2. Rethink your lunch break. As many of our grandmothers have said, “Eat!” When we leave our bodies depleted of nutrition, we aren’t doing ourselves any favors. The trouble is, a 60- or even 30-minute chunk of time rarely magically presents itself. Think about your work variables and decide how many incremental breaks are possible, and how long you can swing for. If you can’t avoid eating at your desk, take a few minutes to walk.

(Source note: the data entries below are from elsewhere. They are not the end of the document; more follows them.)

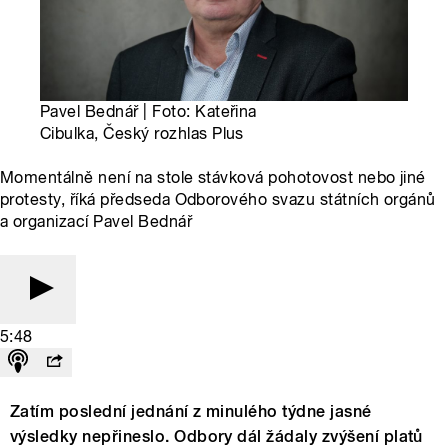
Pavel Bednář | Foto: Kateřina
Cibulka, Český rozhlas Plus
Momentálně není na stole stávková pohotovost nebo jiné
protesty, říká předseda Odborového svazu státních orgánů
a organizací Pavel Bednář
5:48
Zatím poslední jednání z minulého týdne jasné
výsledky nepřineslo. Odbory dál žádaly zvýšení platů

Working through your breaks is detrimental. Being chained to our workspace limits our capacity to infuse needed retreat moments into our days. Fuel your body with nutrition and movement.
3. Set boundaries. It’s incredibly difficult to be amongst the few who cry uncle and ask for more humane ways of working. In most settings, overwork is the norm and there’s little room for budging. Give yourself permission to leave a little wiggle room in your schedule to engage in your break rituals. Consider your time as sacred and protect it. Quiet your guilty voice by reminding yourself that a recalibrated you will likely produce more. Affirm your reasonable voice that knows how important it is to prioritize your health and wellbeing. Work is important, but not worth getting sick over.
What are some of your favorite break rituals? If you’re getting swept away from the demands before you, try and evaluate some simple ones to get started with. Ask your colleagues what they are doing. Spur each other on. Burnout is serious, and instead of waiting for a grand vacation to undo the damage of 24-7 work, embedding break rituals into our routines can help us avoid falling prey to it.